La commission a eu à chercher à plusieurs reprises des éclaircissements, se retrouvant dans le flou quant au rôle précis joué par les différents protagonistes dans cette affaire, étonné du fait qu’il n’y ait pas eu de “transaction advisor” dans ce deal. Yacoob Ramtoola a précisé que la firme BDO a joué un rôle de « facilitateur » dans ces démarches. Il devait aussi indiquer que lorsque le Memorandum of Understanding a été signé, le 12 mars 2016, le prix d’une action de Britam Kenya était de Kes 11 (kenyan shilling) alors que l’accord signé portait sur Kes 26.

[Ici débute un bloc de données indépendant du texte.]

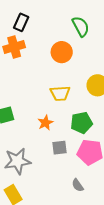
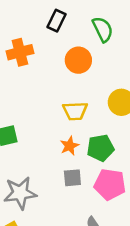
black rectangle: (21, 22) -> (57, 21), moved
orange star: (45, 123) -> (69, 146), moved

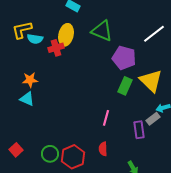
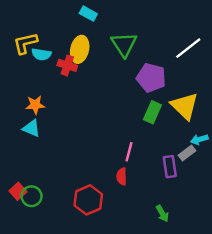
green triangle: (102, 31) -> (124, 44), turned 35
red cross: (56, 48) -> (67, 65), turned 35
red semicircle: (103, 149) -> (122, 176), moved
green circle: (50, 154) -> (32, 196), moved

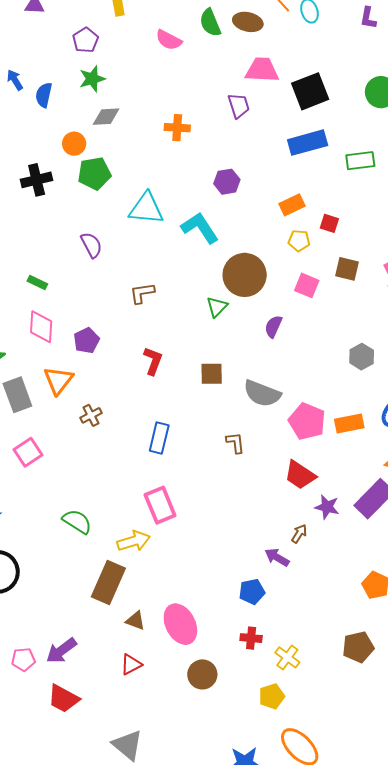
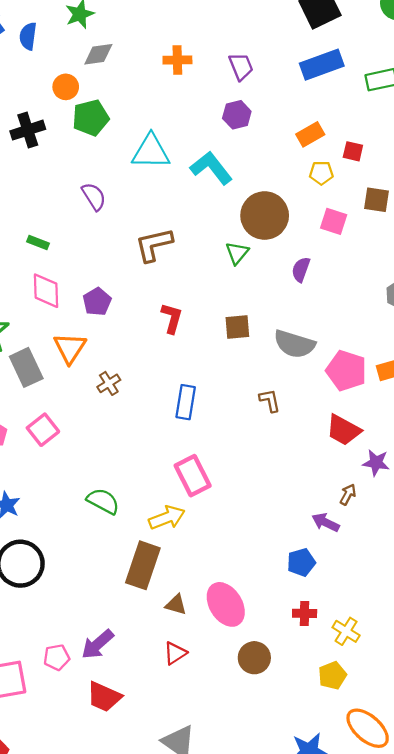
purple trapezoid: (239, 106) -> (241, 67), moved
brown L-shape: (142, 293) -> (154, 245), size x1.4

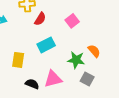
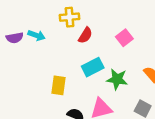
green star: (76, 60) -> (117, 79), moved

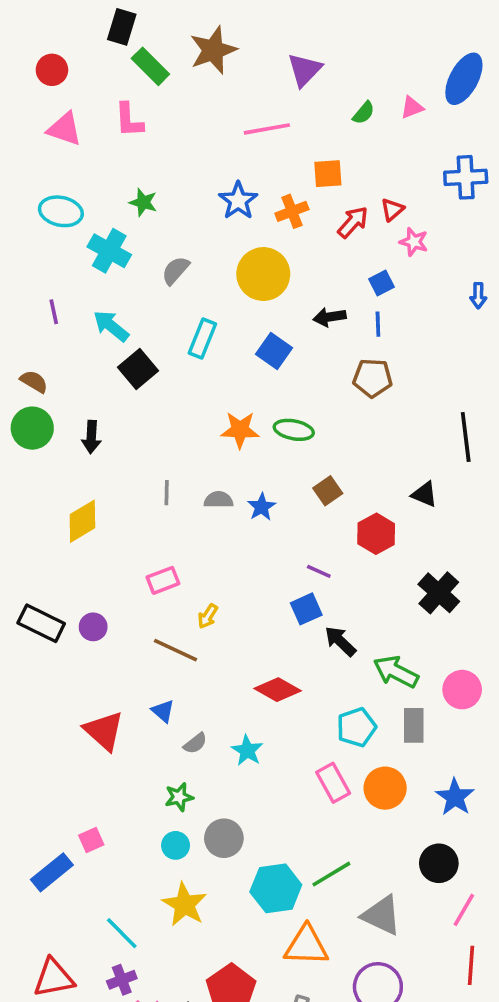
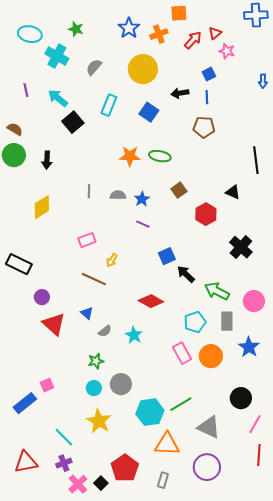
purple line: (319, 571) -> (143, 224), moved
purple circle: (93, 627) -> (42, 297), moved
blue star: (455, 797) -> (249, 347), moved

Selon Sanjiv Issary, CEO de NPFL, l’institution devait récupérer Rs 2,4 milliards alors que la somme finale était de Rs 2,47 milliards. Sanjiv Issary devait préciser qu’il n’était pas partie prenante des discussions dans la vente des actifs de Britam Kenya et que c’est le Special Administrator qui avait le contrôle des actions.
La prochaine audience aura lieu le 11 juillet avec la reprise des auditions de Sanjiv Issary. Les représentants de la FSC seront les prochains sur la liste.